La acracia se ha instalado en el poder

Autor: Diego Quiñones Estévez 

 

 

La acracia se ha instalado en una de las naciones más antiguas de Europa, que, por ahora, y esperemos que para siempre, se llama España. La acracia ha llegado a nosotros, no desde un país lejano o cercano del planeta Tierra o de alguna galaxia o de algún planeta del espacio interestelar. Ha llegado cogida de la mano de la intolerancia, la inmoralidad, los nacionalismos herrumbrosos, el relativismo, el laicismo, la incultura y el poder, sobre todo de la mano del poder que la exhibe como la futura gobernanta, la futura pareja de hecho que algún día reemplazará a la democracia, si no lo evitamos.
Mientras tanto, nuestra joven y dubitativa democracia, está ahí, viéndolas venir, a la espera de que el poder la abandoné algún día por la acracia, pues no se quiere dar cuenta de los errores que está cometiendo por ir con una compañía nada aconsejable.
Sin embargo, mientras llega ese día, aquí la tenemos, paseándose por las ciudades de la mano de los poderosos, que se la disputan para cualquier ocasión propicia que los mantenga en el poder y en las nubes de la fama efímera. 
Así, la acracia la vemos entrar y salir por las casas del poder ejecutivo, del poder legislativo y del poder judicial, fomentando el consenso del igualitarismo y la claudicación de las partitocracias contra el consenso social de la democracia participativa y en libertad.
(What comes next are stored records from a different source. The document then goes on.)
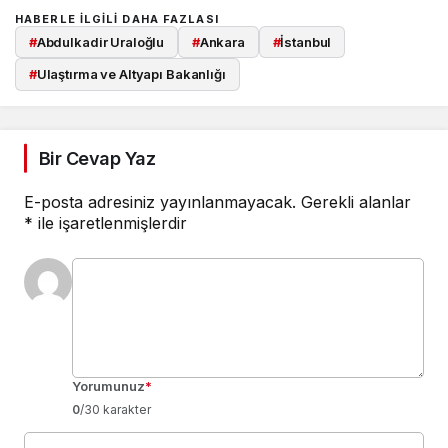
HABERLE ILGILI DAHA FAZLASI
#
Abdulkadir Uraloğlu
#
Ankara
#
İstanbul
#
Ulaştırma ve Altyapı Bakanlığı
Bir Cevap Yaz
E-posta adresiniz yayınlanmayacak.
Gerekli alanlar
*
ile işaretlenmişlerdir
Yorumunuz
*
0
/30 karakter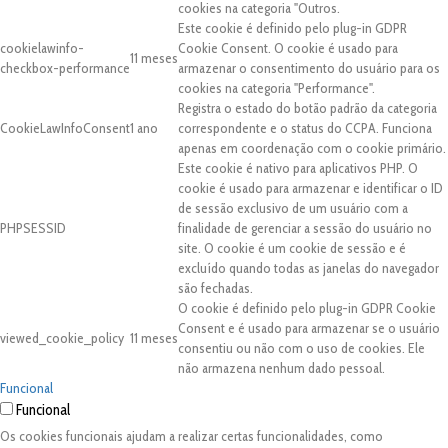
cookies na categoria "Outros.
Este cookie é definido pelo plug-in GDPR
cookielawinfo-
Cookie Consent. O cookie é usado para
11 meses
checkbox-performance
armazenar o consentimento do usuário para os
cookies na categoria "Performance".
Registra o estado do botão padrão da categoria
CookieLawInfoConsent
1 ano
correspondente e o status do CCPA. Funciona
apenas em coordenação com o cookie primário.
Este cookie é nativo para aplicativos PHP. O
cookie é usado para armazenar e identificar o ID
de sessão exclusivo de um usuário com a
PHPSESSID
finalidade de gerenciar a sessão do usuário no
site. O cookie é um cookie de sessão e é
excluído quando todas as janelas do navegador
são fechadas.
O cookie é definido pelo plug-in GDPR Cookie
Consent e é usado para armazenar se o usuário
viewed_cookie_policy
11 meses
consentiu ou não com o uso de cookies. Ele
não armazena nenhum dado pessoal.
Funcional
Funcional
Os cookies funcionais ajudam a realizar certas funcionalidades, como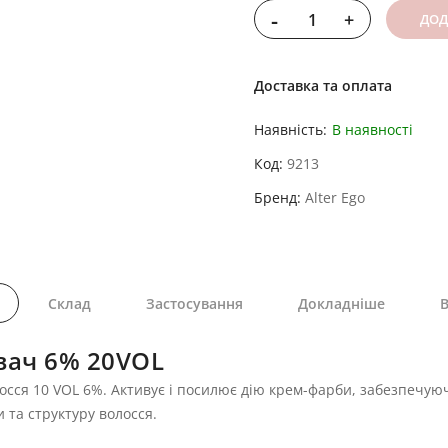
-
+
ДОД
Доставка та оплата
Наявність:
В наявності
Код
9213
Бренд
Alter Ego
Склад
Застосування
Докладніше
В
вач 6% 20VOL
осся 10 VOL 6%. Активує і посилює дію крем-фарби, забезпечую
 та структуру волосся.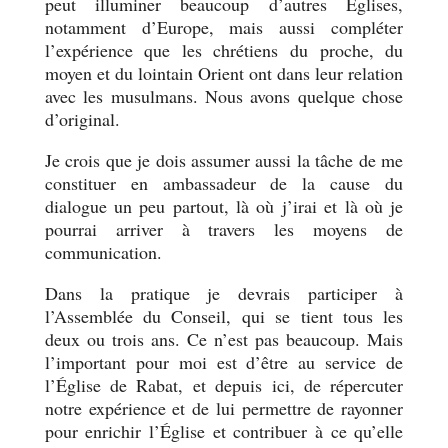
peut illuminer beaucoup d’autres Églises,
notamment d’Europe, mais aussi compléter
l’expérience que les chrétiens du proche, du
moyen et du lointain Orient ont dans leur relation
avec les musulmans. Nous avons quelque chose
d’original.
Je crois que je dois assumer aussi la tâche de me
constituer en ambassadeur de la cause du
dialogue un peu partout, là où j’irai et là où je
pourrai arriver à travers les moyens de
communication.
Dans la pratique je devrais participer à
l’Assemblée du Conseil, qui se tient tous les
deux ou trois ans. Ce n’est pas beaucoup. Mais
l’important pour moi est d’être au service de
l’Église de Rabat, et depuis ici, de répercuter
notre expérience et de lui permettre de rayonner
pour enrichir l’Église et contribuer à ce qu’elle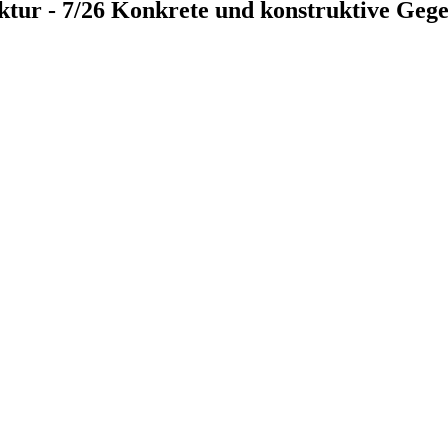
tur - 7/26 Konkrete und konstruktive Geg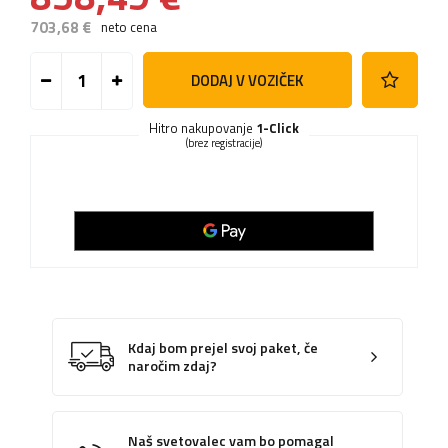
703,68 €
neto cena
DODAJ V VOZIČEK
Hitro nakupovanje
1-Click
(brez registracije)
Kdaj bom prejel svoj paket, če
naročim zdaj?
Naš svetovalec vam bo pomagal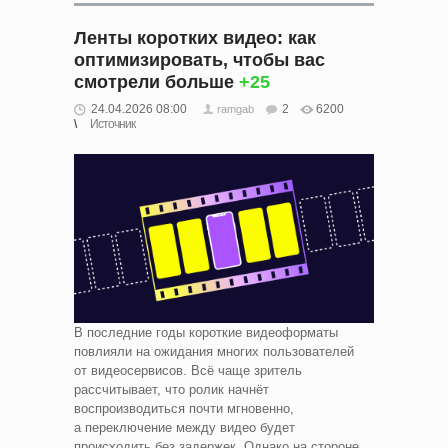
Ленты коротких видео: как
оптимизировать, чтобы вас
смотрели больше
+25
24.04.2026 08:00
2
6200
ramgab
Источник
В последние годы короткие видеоформаты
повлияли на ожидания многих пользователей
от видеосервисов. Всё чаще зритель
рассчитывает, что ролик начнёт
воспроизводиться почти мгновенно,
а переключение между видео будет
происходить без задержек. Однако на стороне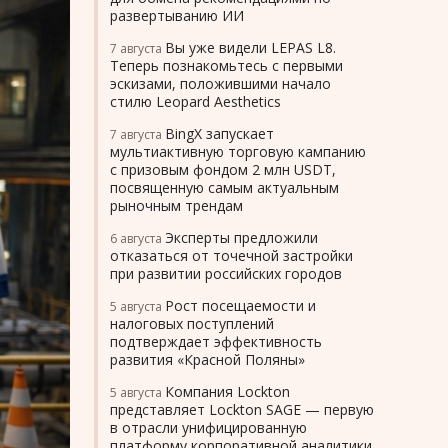
развертыванию ИИ
Вы уже видели LEPAS L8.
7 августа
Теперь познакомьтесь с первыми
эскизами, положившими начало
стилю Leopard Aesthetics
BingX запускает
7 августа
мультиактивную торговую кампанию
с призовым фондом 2 млн USDT,
посвященную самым актуальным
рыночным трендам
Эксперты предложили
6 августа
отказаться от точечной застройки
при развитии российских городов
Рост посещаемости и
5 августа
налоговых поступлений
подтверждает эффективность
развития «Красной Поляны»
Компания Lockton
5 августа
представляет Lockton SAGE — первую
в отрасли унифицированную
платформу корпоративной аналитики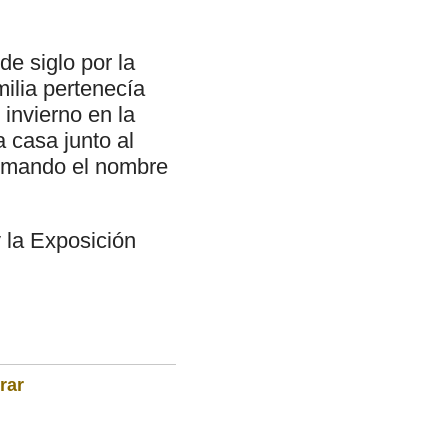
de siglo por la
milia pertenecía
invierno en la
 casa junto al
 tomando el nombre
 la Exposición
rar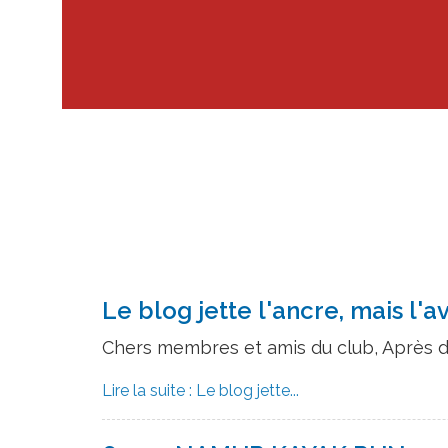
Le blog jette l'ancre, mais l'
Chers membres et amis du club, Après de
Lire la suite : Le blog jette...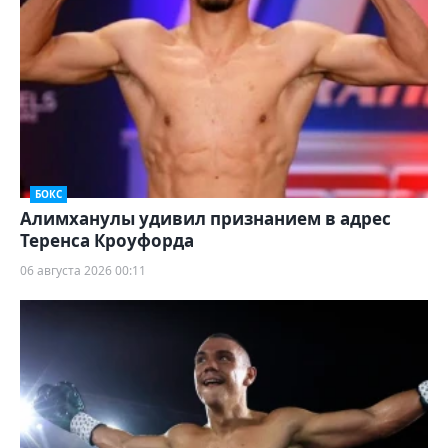
БОКС
Алимханулы удивил признанием в адрес
Теренса Кроуфорда
06 августа 2026 00:11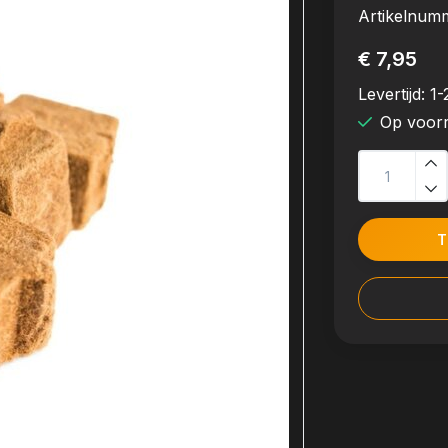
Artikelnum
€ 7,95
Levertijd:
1-
Op voor
T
Entra y sale, como si no pasara nada. El poder todo se lo consiente a la acracia, en especial todo aquello que menoscaba el principio de autoridad y el bien común. Sus apetencias son de lo más disparatado, pero al tener el beneplácito del poder, no lo parece: si los terroristas y asesinos entran y salen de la cárcel, como si nada, no importa: su comportamiento inmoral se justifica porque hay que reconducirlos con buenas y permisivas leyes y sentencias, contando con el apoyo de la propaganda mediática y política, para así encauzarlos hacia un mismo sitio: el crimen. 
La acracia de este modo promueve la simpatía hacia los violadores de la ley y el sentido moral, es decir, las víctimas han de tener la capacidad de ponerse en lugar de ellos, condenando a nuestra conciencia a una absurda y cobarde imparcialidad que menosprecia los juicios humanos y los sentimientos morales.
Del ayuntamiento de la acracia y el poder, han venido al mundo, los ácratas, que endiosados por los poderes fácticos, tienen como oficio y beneficio atentar contra Dios, la Iglesia Católica y la cultura del pensamiento sabio. Todo se lo permite su progenitora acracia: la astracanada de ciertos políticos intolerantes de mofarse de la pasión y muerte de Cristo, colocándose, de forma burlesca, una corona de espinas delante de la Iglesia del Santo Sepulcro en Jerusalén; la blasfemia cobarde de cocinar a Cristo crucificado en un horno o de insultar a Dios en mala obra de teatro decadente o en un cartel publicitario para promocionar el promiscuo preservativo y las aberraciones carnavalescas: son cosas de los envejecidos niños terribles de la posmodernidad, la revolución sexual y la política sin ideas. Es como algo normal, pues, ello entra dentro de su actividad favorita: descarrilar el tren de la Historia porque les estorba el pasado, el presente y el futuro de todos. La acracia se lo permite y justifica porque es disoluta, irreverente, blasfema y promiscuo-laicista, y muy simpática.
La acracia, dicen las máximas autoridades y los más grandes pensadores de las democracias más antiguas de la Tierra, que es una conjura de los necios del poder contra el sentido moral de la democracia: ¡Avisados estamos del porvenir que nos espera!